Échantillons «gonflés»

Présentée pour la première fois en 2015, la microscopie à expansion est une technique qui permet d’agrandir physiquement plus de quatre fois un échantillon biologique avant de l’étudier au microscope à fluorescence. Le protocole (Ultrastructure expansion microscopy), perfectionné par le groupe de Genève, commence par l'injection dans la cellule d'un hydrogel qui va «ancrer» ou «accrocher» les structures biologiques que l’on veut étudier. Cet hydrogel est ensuite polymérisé avant d'être chauffé à environ 100°C ce qui a pour résultat de dissoudre les interactions biologiques, notamment celles qui tiennent les protéines ensemble. Le gel est alors plongé dans de l’eau pure afin de le dilater de manière égale dans toutes les directions. Enfin, l’échantillon biologique ainsi agrandi est marqué par des composés fluorescents qui vont s'accrocher aux molécules d’intérêt et les rendre visibles.

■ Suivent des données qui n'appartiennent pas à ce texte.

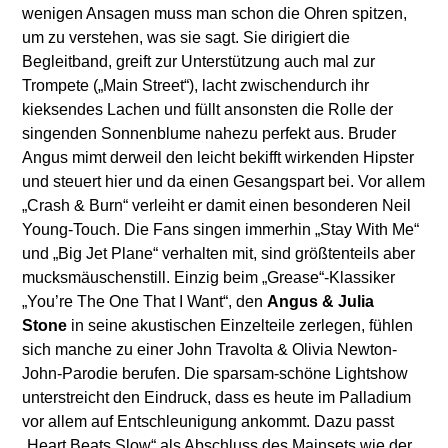
wenigen Ansagen muss man schon die Ohren spitzen,
um zu verstehen, was sie sagt. Sie dirigiert die
Begleitband, greift zur Unterstützung auch mal zur
Trompete („Main Street“), lacht zwischendurch ihr
kieksendes Lachen und füllt ansonsten die Rolle der
singenden Sonnenblume nahezu perfekt aus. Bruder
Angus mimt derweil den leicht bekifft wirkenden Hipster
und steuert hier und da einen Gesangspart bei. Vor allem
„Crash & Burn“ verleiht er damit einen besonderen Neil
Young-Touch. Die Fans singen immerhin „Stay With Me“
und „Big Jet Plane“ verhalten mit, sind größtenteils aber
mucksmäuschenstill. Einzig beim „Grease“-Klassiker
„You’re The One That I Want“, den
Angus & Julia
Stone
in seine akustischen Einzelteile zerlegen, fühlen
sich manche zu einer John Travolta & Olivia Newton-
John-Parodie berufen. Die sparsam-schöne Lightshow
unterstreicht den Eindruck, dass es heute im Palladium
vor allem auf Entschleunigung ankommt. Dazu passt
„Heart Beats Slow“ als Abschluss des Mainsets wie der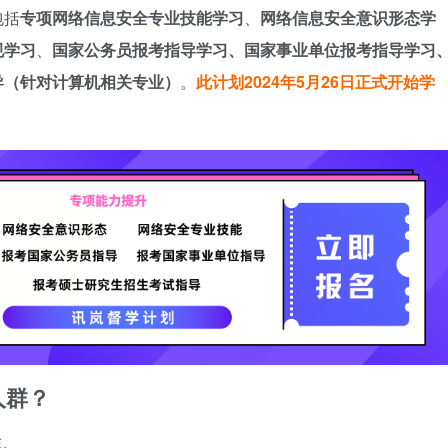
包括
专项网络信息安全专业技能学习
、
网络信息安全意识形态学
规学习
、
国家公务员报考指导学习、国家事业单位报考指导学习
导（针对计算机相关专业）
。
此计划2024年5月26日正式开始学
人群？
志。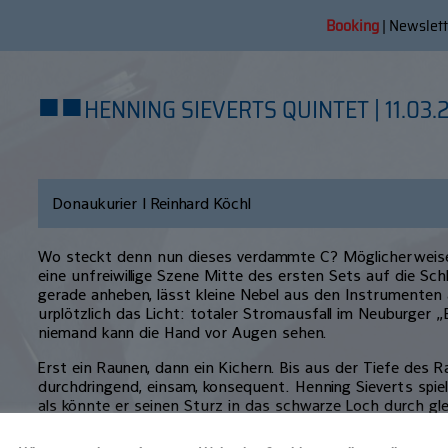
Booking
|
Newslett
■
■
HENNING SIEVERTS QUINTET | 11.03.
Donaukurier | Reinhard Köchl
Wo steckt denn nun dieses verdammte C? Möglicherweis
eine unfreiwillige Szene Mitte des ersten Sets auf die Sch
gerade anheben, lässt kleine Nebel aus den Instrumenten a
urplötzlich das Licht: totaler Stromausfall im Neuburger „B
niemand kann die Hand vor Augen sehen.
Erst ein Raunen, dann ein Kichern. Bis aus der Tiefe des Ra
durchdringend, einsam, konsequent. Henning Sieverts spielt
als könnte er seinen Sturz in das schwarze Loch durch gl
verlangsamen. Blind. Es ist eine wunderschöne, verhangen
Korpus entschwebt. Die Leute haben längst aufgehört zu 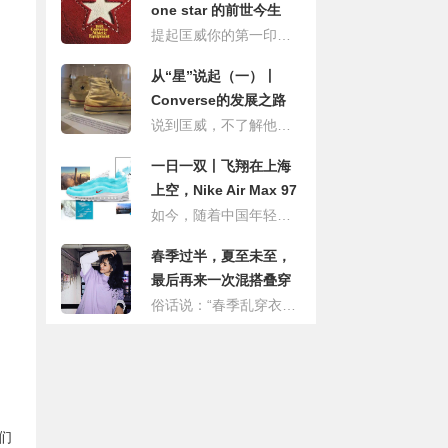
one star 的前世今生
提起匡威你的第一印象是什么？开口笑？1970s？好像除了这几款鞋以外，也没什么其他款式的了。 其实不然。
从“星”说起（一）丨
Converse的发展之路
说到匡威，不了解他的人觉得他就是一双简简单单的帆布鞋而已，但是如果你真正的了解了他的故事，你就会发现他像是一杯美酒一样，时间越久越觉得他的魅力十足。这个集复古、流行、环保于一身的帆布鞋，是美国文化的精神象征，以其随心所欲，自由自在没有约束的穿着形态，更成为追求自我时尚的青年人的忠实拍挡。
一日一双丨飞翔在上海
上空，Nike Air Max 97
SH
如今，随着中国年轻人对球鞋的喜爱，以及球鞋亚文化在这个圈子内迅速的蔓延，人们那些设计感鲜明，创新的球鞋，一直都保持着追捧的状态。为了让球鞋文化被更多人所接受以及挖掘年轻人时尚的创意，Nike官方举办过许多相关的球鞋活动，其中场面最大，大家最熟悉的就是AIR Max Day了。
春季过半，夏至未至，
最后再来一次混搭叠穿
吧
俗话说：“春季乱穿衣。”春季是一个阴晴不定、冷暖不定、温差也比较大季节。生活在北方的小编对这多变的天气实在是无语（#摊手#），就跟孩子脸一样，说变就变。前几天还热的像夏天，没几天又冷的把过冬的衣服又穿上了。在这个飘忽不定的季节里，最适合的穿衣方法就是叠穿了。
们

Les scientifiques ont préparé des échantillons «gonflés» du parasite au stade ookinète, c’est-à-dire la forme sous laquelle il envahit le moustique. Cette technique, couplée à des approches de microscopie électronique et de microscopie à super-résolution, a produit des images dévoilant, à la pointe du parasite, une structure formée de tubuline qui n’avait encore jamais été observée chez cette espèce. Pour Virginie Hamel et ses collègues, cette structure s’apparente au conoïde, présent chez les autres parasites du groupe des apicomplexes. Dans le cas du Plasmodium, toutefois, il s’agirait d’une forme divergente et réduite de l’original. Les chercheurs et les chercheuses ignorent encore si ce vestige de conoïde joue effectivement un rôle important dans l’invasion de l’hôte par le parasite.